LimiterWhat it capsWhen to use
ConcurrencySimultaneous in-flight callsAlways. This is the most important knob.
RateRequests per minuteWhen the upstream API has a documented rate limit.
Token rateTokens per minuteWhen you have a per-minute token budget.
FairnessPer-actor share of capacityMulti-tenant apps where one user should not monopolize slots.
AdaptiveAuto-tuned concurrency ceilingWhen upstream latency is unpredictable.

Configure limiters in this order and stop as soon as you have enough control:

  1. Concurrency first — cap in-flight calls.

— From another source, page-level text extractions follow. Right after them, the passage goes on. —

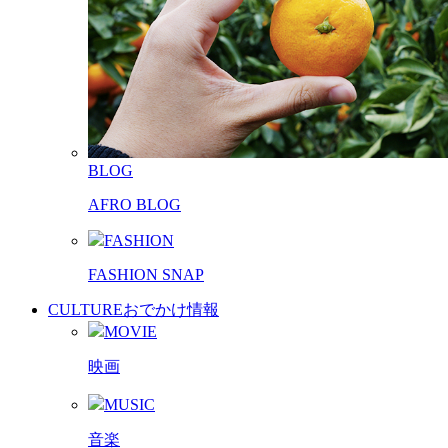
BLOG
AFRO BLOG
FASHION
FASHION SNAP
CULTURE
おでかけ情報
MOVIE
映画
MUSIC
音楽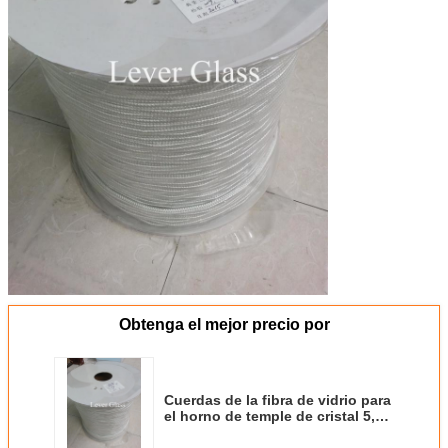
Obtenga el mejor precio por
Cuerdas de la fibra de vidrio para
el horno de temple de cristal 5,5
x 5.5m m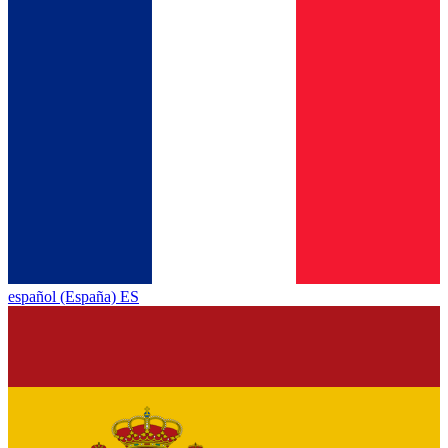
español (España) ES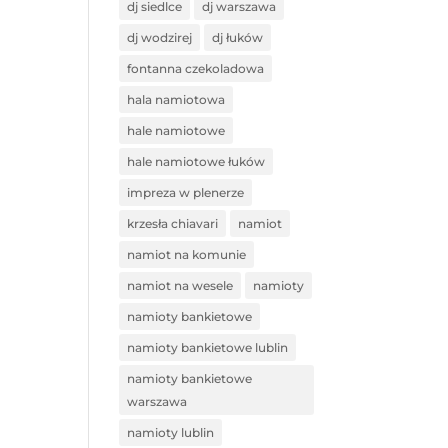
dj siedlce
dj warszawa
dj wodzirej
dj łuków
fontanna czekoladowa
hala namiotowa
hale namiotowe
hale namiotowe łuków
impreza w plenerze
krzesła chiavari
namiot
namiot na komunie
namiot na wesele
namioty
namioty bankietowe
namioty bankietowe lublin
namioty bankietowe
warszawa
namioty lublin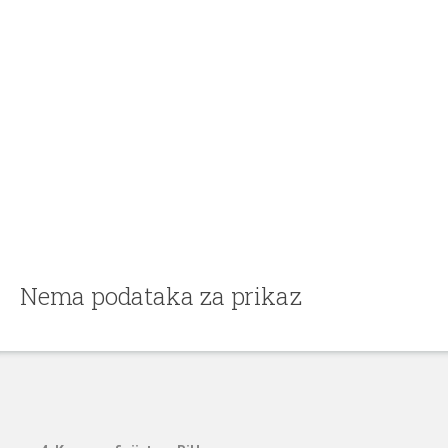
Nema podataka za prikaz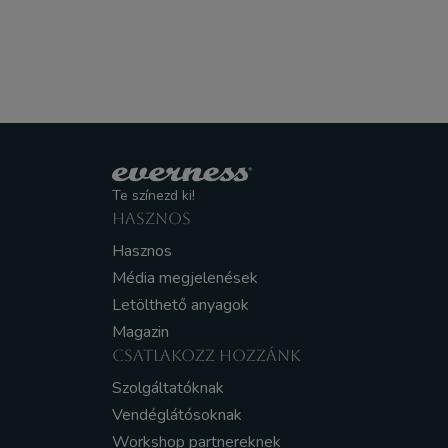
Te színezd ki!
HASZNOS
Hasznos
Média megjelenések
Letölthető anyagok
Magazin
CSATLAKOZZ HOZZÁNK
Szolgáltatóknak
Vendéglátósoknak
Workshop partnereknek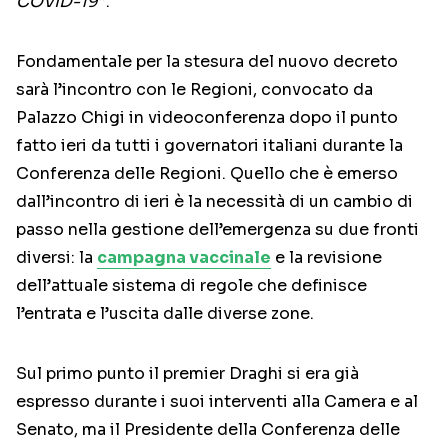
COVID-19
“.
Fondamentale per la stesura del nuovo decreto
sarà l’incontro con le Regioni, convocato da
Palazzo Chigi in videoconferenza dopo il punto
fatto ieri da tutti i governatori italiani durante la
Conferenza delle Regioni. Quello che è emerso
dall’incontro di ieri è la necessità di un cambio di
passo nella gestione dell’emergenza su due fronti
diversi: la
campagna vaccinale
e la revisione
dell’attuale sistema di regole che definisce
l’entrata e l’uscita dalle diverse zone.
Sul primo punto il premier Draghi si era già
espresso durante i suoi interventi alla Camera e al
Senato, ma il Presidente della Conferenza delle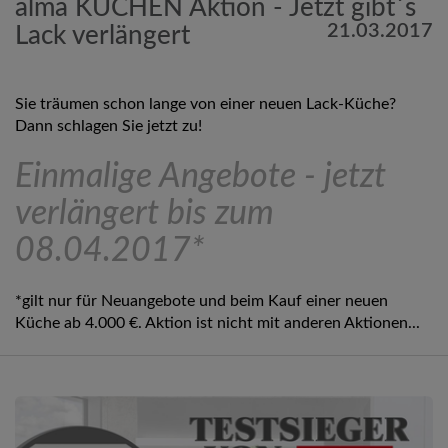
alma KÜCHEN Aktion - Jetzt gibt´s
21.03.2017
Lack verlängert
Sie träumen schon lange von einer neuen Lack-Küche?
Dann schlagen Sie jetzt zu!
Einmalige Angebote - jetzt
verlängert bis zum
08.04.2017*
*gilt nur für Neuangebote und beim Kauf einer neuen
Küche ab 4.000 €. Aktion ist nicht mit anderen Aktionen...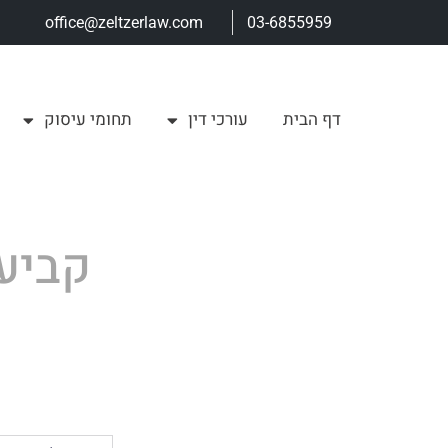
office@zeltzerlaw.com
03-6855959
דף הבית
עורכי דין
תחומי עיסוק
קביע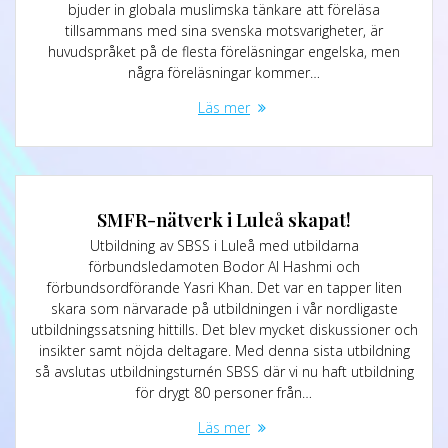
bjuder in globala muslimska tänkare att föreläsa
tillsammans med sina svenska motsvarigheter, är
huvudspråket på de flesta föreläsningar engelska, men
några föreläsningar kommer…
Läs mer
SMFR-nätverk i Luleå skapat!
Utbildning av SBSS i Luleå med utbildarna
förbundsledamoten Bodor Al Hashmi och
förbundsordförande Yasri Khan. Det var en tapper liten
skara som närvarade på utbildningen i vår nordligaste
utbildningssatsning hittills. Det blev mycket diskussioner och
insikter samt nöjda deltagare. Med denna sista utbildning
så avslutas utbildningsturnén SBSS där vi nu haft utbildning
för drygt 80 personer från…
Läs mer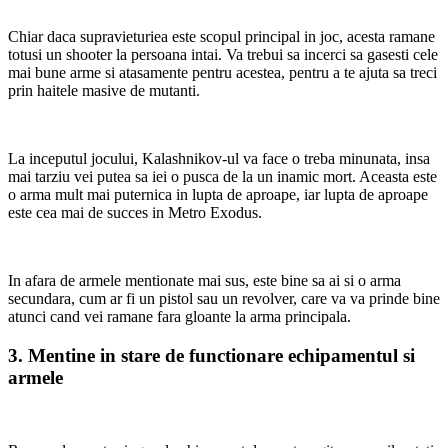
Chiar daca supravieturiea este scopul principal in joc, acesta ramane
totusi un shooter la persoana intai. Va trebui sa incerci sa gasesti cele
mai bune arme si atasamente pentru acestea, pentru a te ajuta sa treci
prin haitele masive de mutanti.
La inceputul jocului, Kalashnikov-ul va face o treba minunata, insa
mai tarziu vei putea sa iei o pusca de la un inamic mort. Aceasta este
o arma mult mai puternica in lupta de aproape, iar lupta de aproape
este cea mai de succes in Metro Exodus.
In afara de armele mentionate mai sus, este bine sa ai si o arma
secundara, cum ar fi un pistol sau un revolver, care va va prinde bine
atunci cand vei ramane fara gloante la arma principala.
3. Mentine in stare de functionare echipamentul si
armele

This prevents stampedes and is the single most useful setting.
  2. Rate second — add requestsPerMinute if the upstream API enforces a rate limit.
  3. Token budget third — add tokensPerMinute only if you have a per-minute token budget (for example, OpenAI tier limits).

Most applications only need concurrency.

Protect an upstream API (OpenAI, Anthropic)

Section titled “Protect an upstream API (OpenAI, Anthropic)”

You have a hard rate limit from the provider.

createGovernor({
concurrency: { maxInFlight: 10 },
rate: { requestsPerMinute: 500 },
adaptive: true,
});

Adaptive mode auto-tunes concurrency when latency spikes, which indicates upstream pressure.

Protect a local model (Ollama, vLLM, llama.cpp)

Section titled “Protect a local model (Ollama, vLLM, llama.cpp)”

You are GPU-bound, not API-bound. Concurrency is the bottleneck.

createGovernor({
concurrency: { maxInFlight: 3 },
leaseTtlMs: 120_000, // local models can be slow — extend TTL
});

Skip rate limiting unless you are paying per-token through a proxy. For local models, concurrency alone prevents OOM and context-switching overhead.

Interactive users cannot wait more than a few seconds.

createGovernor({
concurrency: { maxInFlight: 8, interactiveReserve: 3 },
adaptive: {
targetDenyRate: 0.05,
latencyThreshold: 1.3,
adjustIntervalMs: 3_000,
},
});

interactiveReserve holds slots for real users even when background jobs are running.

Multiple actors share the same governor. Fairness prevents any one user from monopolizing capacity.

createGovernor({
concurrency: { maxInFlight: 20, interactiveReserve: 5 },
rate: { requestsPerMinute: 300 },
fairness: { softCapRatio: 0.3, starvationWindowMs: 5_000 },
});

With softCapRatio: 0.3 and maxInFlight: 20, each actor soft-caps at 6 concurrent calls.

Throughput matters more than latency.

createGovernor({
concurrency: { maxInFlight: 20 },
rate: { requestsPerMinute: 500, tokensPerMinute: 500_000 },
});
gov.acquire({ actorId: "pipeline", action: "embed", priority: "background" });

Skip adaptive and fairness. Batch jobs have predictable load — let the governor run at full capacity.